I know I can get a new one size fits all, but its for my Jaguar and I would prefer a nice old one or something NOS


----------



## Gordon (Jun 17, 2009)

*cable*

Grey or white? Do you know the length of the encased part and the total length of the cable? I have a number of different ones.


----------



## Strings-n-Spokes (Jun 18, 2009)

Hi Gordon

Grey if at all possible.  I think the total length is around 42" I am not sure about the housing.  First thing in the morning I'll measure it.

Look west about 10:00 AM I'll send smoke signals


----------



## Gordon (Jun 23, 2009)

*cable*

I've been staring west for 3 days now but having seen any signal. Did you find time to measure the cable?


----------



## Strings-n-Spokes (Jun 23, 2009)

*Measured*

It was raining so much I couldn't keep the fire going.

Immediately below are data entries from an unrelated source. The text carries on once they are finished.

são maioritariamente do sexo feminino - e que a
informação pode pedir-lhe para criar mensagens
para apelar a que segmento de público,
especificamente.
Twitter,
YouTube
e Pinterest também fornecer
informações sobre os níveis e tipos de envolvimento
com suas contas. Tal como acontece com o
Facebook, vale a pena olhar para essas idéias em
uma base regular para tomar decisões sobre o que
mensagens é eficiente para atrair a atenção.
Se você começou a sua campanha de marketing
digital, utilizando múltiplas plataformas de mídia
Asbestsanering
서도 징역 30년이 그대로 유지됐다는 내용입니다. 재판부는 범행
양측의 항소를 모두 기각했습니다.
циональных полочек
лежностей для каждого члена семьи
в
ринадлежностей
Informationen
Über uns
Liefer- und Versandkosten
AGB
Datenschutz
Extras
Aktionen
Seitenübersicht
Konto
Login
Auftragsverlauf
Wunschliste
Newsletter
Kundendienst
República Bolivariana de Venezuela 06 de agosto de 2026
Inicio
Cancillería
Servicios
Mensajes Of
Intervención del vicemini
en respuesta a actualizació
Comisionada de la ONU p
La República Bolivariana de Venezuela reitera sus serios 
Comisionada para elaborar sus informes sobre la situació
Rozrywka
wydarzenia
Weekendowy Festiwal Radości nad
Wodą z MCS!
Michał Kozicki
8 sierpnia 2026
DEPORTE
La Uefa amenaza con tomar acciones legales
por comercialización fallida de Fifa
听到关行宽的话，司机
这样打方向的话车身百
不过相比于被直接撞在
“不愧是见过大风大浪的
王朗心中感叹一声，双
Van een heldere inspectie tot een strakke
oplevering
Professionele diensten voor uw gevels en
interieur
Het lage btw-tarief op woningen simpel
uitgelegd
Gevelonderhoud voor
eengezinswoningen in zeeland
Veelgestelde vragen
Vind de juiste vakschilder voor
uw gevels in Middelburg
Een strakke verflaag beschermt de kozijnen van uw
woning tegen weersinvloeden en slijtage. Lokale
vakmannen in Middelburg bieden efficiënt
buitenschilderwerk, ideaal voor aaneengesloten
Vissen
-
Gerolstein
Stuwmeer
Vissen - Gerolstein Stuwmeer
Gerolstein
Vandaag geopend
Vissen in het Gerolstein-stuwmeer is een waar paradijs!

I got it measured this morning, the truth is my son keeps hiding my tape measures.  I have several so it really gets to me when I can't find a single one.

the housing is 17 1/2 "
the cable - 52 1/2 "

this is the length without the crimper ends on it.

Didn't mean to make you wait.  I appreciate you looking for me a whole lot, Gordon!


----------



## Gordon (Jun 23, 2009)

*cable*

Don't apologize, I was just trying to be funny. The one I have is grey and it seems to measure 1/2 inch longer than the one you need. The casing is about 18 inches and it is about 53 inches overall. I would think you could make it work by adjusting the stop and pulley. Let me know if you are interested in it.


----------



## Strings-n-Spokes (Jun 23, 2009)

sending you an email neighbor


----------



## how (Jun 23, 2009)

*you can adjust the pulley some and*

you can adjust the cable holder bracket some,,to make one that doesnt quite fit,,usually work.


----------



## Strings-n-Spokes (Jun 26, 2009)

*Thanks!!!!!*

Gordon

You are  a lifesaver

If works like a charm!!!!!

Back on the road


----------



## Gordon (Jun 26, 2009)

*SA cable*

Great - glad it worked. I'm waiting for you to come over with a big trailer and buy a truck load of stuff.


----------